居住地域が比較的広範囲に及ぶウイグル族、チベット族、モンゴル族、回族の居住地域には色がついています。
少数民族が多い地域、というのが見てわかりますね。
南の方だと、
東南アジアに近い雲南省や、貴州省、それにベトナムのとなりの広西壮族自治区。
西側では、
東北部は、
それから真ん中あたりの
これらの場所で少数民族の種類が多い特に多いです。
この中でも、広西壮族自治区では、人口の 41.2 %が少数民族で、少数民族が最も多い行政区となっています。そのうち壮族が人口 1482万人と、自治区の人口の3分の1を占めていて、同自治区最大の少数民族になっています。
また、雲南省は全人口の3分の1にあたる、1433万人が少数民族で、少数民族の人口が第2位の行政区となっています。その少数民族のさらに3分の1の人口が、イ族の471万人で、こちらが雲南省最大の民族となっています。
ここからはいくつかの少数民族をピックアップして紹介していきたいと思います!
壮族
中国最大の少数民族です。人口はおよそ1700万人で、そのほとんどが中国南部の広西壮族自治区に暮らしています。
壮族にとっては旧暦の3月3日が重要なお祭りです。
名前はそのまま「3月3」と呼ばれます。
そのために、広西壮族自治区では、毎年旧暦の3月3日の前後5日間が公式な休日となっていて、中国のそのほかの地域の人たちからの羨望の的となっています。
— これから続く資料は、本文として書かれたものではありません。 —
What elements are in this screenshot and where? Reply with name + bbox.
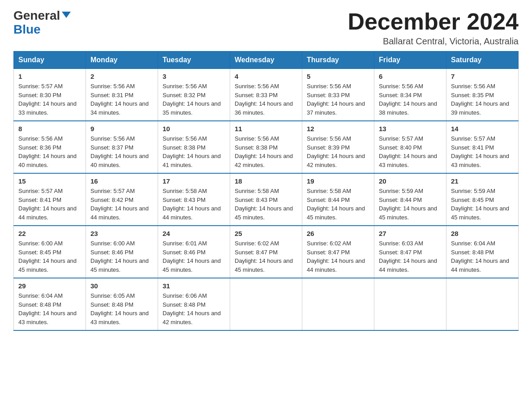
page-header: General Blue December 2024 Ballarat Cent… <box>13 9 519 47</box>
day-info: Sunrise: 5:57 AM Sunset: 8:30 PM Dayligh… <box>18 82 81 117</box>
day-info: Sunrise: 6:06 AM Sunset: 8:48 PM Dayligh… <box>163 291 225 326</box>
daylight-label: Daylight: 14 hours and 45 minutes. <box>18 257 77 273</box>
daylight-label: Daylight: 14 hours and 42 minutes. <box>163 310 221 325</box>
daylight-label: Daylight: 14 hours and 44 minutes. <box>451 257 509 273</box>
daylight-label: Daylight: 14 hours and 45 minutes. <box>90 257 149 273</box>
day-info: Sunrise: 6:00 AM Sunset: 8:45 PM Dayligh… <box>18 239 81 274</box>
daylight-label: Daylight: 14 hours and 44 minutes. <box>307 257 365 273</box>
title-section: December 2024 Ballarat Central, Victoria… <box>348 9 519 47</box>
daylight-label: Daylight: 14 hours and 41 minutes. <box>163 153 221 168</box>
logo-blue-text: Blue <box>13 23 41 37</box>
daylight-label: Daylight: 14 hours and 40 minutes. <box>90 153 149 168</box>
calendar-cell <box>302 278 374 330</box>
daylight-label: Daylight: 14 hours and 45 minutes. <box>379 205 437 221</box>
sunset-label: Sunset: 8:34 PM <box>379 92 422 98</box>
sunset-label: Sunset: 8:33 PM <box>235 92 278 98</box>
day-number: 9 <box>90 125 153 133</box>
month-title: December 2024 <box>348 9 519 34</box>
day-info: Sunrise: 5:57 AM Sunset: 8:41 PM Dayligh… <box>451 134 514 169</box>
day-info: Sunrise: 5:58 AM Sunset: 8:43 PM Dayligh… <box>235 187 297 222</box>
sunrise-label: Sunrise: 5:57 AM <box>379 135 423 142</box>
day-info: Sunrise: 6:04 AM Sunset: 8:48 PM Dayligh… <box>451 239 514 274</box>
daylight-label: Daylight: 14 hours and 45 minutes. <box>451 205 509 221</box>
day-number: 24 <box>163 230 225 237</box>
day-number: 30 <box>90 282 153 290</box>
daylight-label: Daylight: 14 hours and 37 minutes. <box>307 100 365 116</box>
day-info: Sunrise: 5:56 AM Sunset: 8:33 PM Dayligh… <box>235 82 297 117</box>
daylight-label: Daylight: 14 hours and 44 minutes. <box>163 205 221 221</box>
day-info: Sunrise: 5:56 AM Sunset: 8:39 PM Dayligh… <box>307 134 369 169</box>
daylight-label: Daylight: 14 hours and 42 minutes. <box>307 153 365 168</box>
sunrise-label: Sunrise: 5:57 AM <box>90 188 135 194</box>
calendar-cell: 11 Sunrise: 5:56 AM Sunset: 8:38 PM Dayl… <box>230 121 302 173</box>
sunset-label: Sunset: 8:45 PM <box>18 249 61 256</box>
sunset-label: Sunset: 8:44 PM <box>307 197 350 203</box>
day-number: 31 <box>163 282 225 290</box>
sunset-label: Sunset: 8:40 PM <box>379 144 422 151</box>
day-number: 15 <box>18 177 81 185</box>
calendar-cell: 28 Sunrise: 6:04 AM Sunset: 8:48 PM Dayl… <box>446 226 519 278</box>
calendar-cell: 4 Sunrise: 5:56 AM Sunset: 8:33 PM Dayli… <box>230 69 302 121</box>
calendar-header: SundayMondayTuesdayWednesdayThursdayFrid… <box>14 51 519 69</box>
day-info: Sunrise: 5:56 AM Sunset: 8:33 PM Dayligh… <box>307 82 369 117</box>
sunrise-label: Sunrise: 6:04 AM <box>18 292 63 299</box>
sunset-label: Sunset: 8:43 PM <box>235 197 278 203</box>
day-info: Sunrise: 5:57 AM Sunset: 8:41 PM Dayligh… <box>18 187 81 222</box>
logo-general-text: General <box>13 9 60 23</box>
calendar-cell <box>230 278 302 330</box>
day-info: Sunrise: 5:56 AM Sunset: 8:36 PM Dayligh… <box>18 134 81 169</box>
daylight-label: Daylight: 14 hours and 40 minutes. <box>18 153 77 168</box>
day-info: Sunrise: 6:03 AM Sunset: 8:47 PM Dayligh… <box>379 239 442 274</box>
sunrise-label: Sunrise: 6:03 AM <box>379 240 423 247</box>
daylight-label: Daylight: 14 hours and 34 minutes. <box>90 100 149 116</box>
daylight-label: Daylight: 14 hours and 42 minutes. <box>235 153 293 168</box>
sunrise-label: Sunrise: 5:56 AM <box>163 83 207 90</box>
calendar-cell: 10 Sunrise: 5:56 AM Sunset: 8:38 PM Dayl… <box>158 121 230 173</box>
weekday-header-wednesday: Wednesday <box>230 51 302 69</box>
day-number: 7 <box>451 73 514 80</box>
day-number: 21 <box>451 177 514 185</box>
day-number: 19 <box>307 177 369 185</box>
calendar-cell: 2 Sunrise: 5:56 AM Sunset: 8:31 PM Dayli… <box>86 69 158 121</box>
calendar-cell: 31 Sunrise: 6:06 AM Sunset: 8:48 PM Dayl… <box>158 278 230 330</box>
sunset-label: Sunset: 8:41 PM <box>451 144 494 151</box>
sunrise-label: Sunrise: 5:56 AM <box>235 83 279 90</box>
calendar-table: SundayMondayTuesdayWednesdayThursdayFrid… <box>13 51 519 331</box>
sunset-label: Sunset: 8:37 PM <box>90 144 133 151</box>
day-number: 23 <box>90 230 153 237</box>
calendar-cell: 7 Sunrise: 5:56 AM Sunset: 8:35 PM Dayli… <box>446 69 519 121</box>
calendar-cell: 13 Sunrise: 5:57 AM Sunset: 8:40 PM Dayl… <box>374 121 446 173</box>
sunrise-label: Sunrise: 6:02 AM <box>235 240 279 247</box>
calendar-cell: 3 Sunrise: 5:56 AM Sunset: 8:32 PM Dayli… <box>158 69 230 121</box>
calendar-cell: 30 Sunrise: 6:05 AM Sunset: 8:48 PM Dayl… <box>86 278 158 330</box>
sunset-label: Sunset: 8:33 PM <box>307 92 350 98</box>
weekday-header-tuesday: Tuesday <box>158 51 230 69</box>
sunrise-label: Sunrise: 5:56 AM <box>90 135 135 142</box>
day-info: Sunrise: 5:56 AM Sunset: 8:34 PM Dayligh… <box>379 82 442 117</box>
calendar-week-1: 1 Sunrise: 5:57 AM Sunset: 8:30 PM Dayli… <box>14 69 519 121</box>
day-info: Sunrise: 6:00 AM Sunset: 8:46 PM Dayligh… <box>90 239 153 274</box>
calendar-cell: 27 Sunrise: 6:03 AM Sunset: 8:47 PM Dayl… <box>374 226 446 278</box>
day-number: 16 <box>90 177 153 185</box>
day-info: Sunrise: 5:57 AM Sunset: 8:40 PM Dayligh… <box>379 134 442 169</box>
sunset-label: Sunset: 8:46 PM <box>90 249 133 256</box>
sunrise-label: Sunrise: 6:04 AM <box>451 240 495 247</box>
daylight-label: Daylight: 14 hours and 36 minutes. <box>235 100 293 116</box>
day-number: 26 <box>307 230 369 237</box>
sunset-label: Sunset: 8:46 PM <box>163 249 206 256</box>
day-info: Sunrise: 5:59 AM Sunset: 8:45 PM Dayligh… <box>451 187 514 222</box>
calendar-cell: 14 Sunrise: 5:57 AM Sunset: 8:41 PM Dayl… <box>446 121 519 173</box>
sunset-label: Sunset: 8:38 PM <box>163 144 206 151</box>
daylight-label: Daylight: 14 hours and 43 minutes. <box>379 153 437 168</box>
day-number: 14 <box>451 125 514 133</box>
day-number: 4 <box>235 73 297 80</box>
sunrise-label: Sunrise: 5:58 AM <box>235 188 279 194</box>
day-info: Sunrise: 5:56 AM Sunset: 8:37 PM Dayligh… <box>90 134 153 169</box>
sunrise-label: Sunrise: 5:56 AM <box>18 135 63 142</box>
day-info: Sunrise: 5:56 AM Sunset: 8:35 PM Dayligh… <box>451 82 514 117</box>
daylight-label: Daylight: 14 hours and 43 minutes. <box>18 310 77 325</box>
sunset-label: Sunset: 8:47 PM <box>379 249 422 256</box>
sunrise-label: Sunrise: 5:56 AM <box>379 83 423 90</box>
day-number: 10 <box>163 125 225 133</box>
weekday-header-thursday: Thursday <box>302 51 374 69</box>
伝統的には春の到来を告げるこの日に、若い男女が川辺やなんかで歌を歌いあったりして、結婚相手を見つけるなんてことをしていたそうです。
現在では、3月3日にちなんだイベントや催し物が開催されたり、家族で旅行に出かけたりなどと割と普通の休日としての色合いが強いみたいです。
ミャオ族やヤオ族、ドン族など、壮族の周辺のいくつかの民族も3月3日を祝います。
日本でも3月3日はひな祭りや桃の節句などを祝いますね。
回族
回族です。あまり馴染みのない方が多いかもしれません。
中国では壮族に次いで人口の多い少数民族です。中国語ではホイ族と読みます。
基本的には漢族と同じなのですが、何世代にも渡ってイスラム教を信仰してきたことから、文化習慣の違いが生まれ、漢族とは区別されています。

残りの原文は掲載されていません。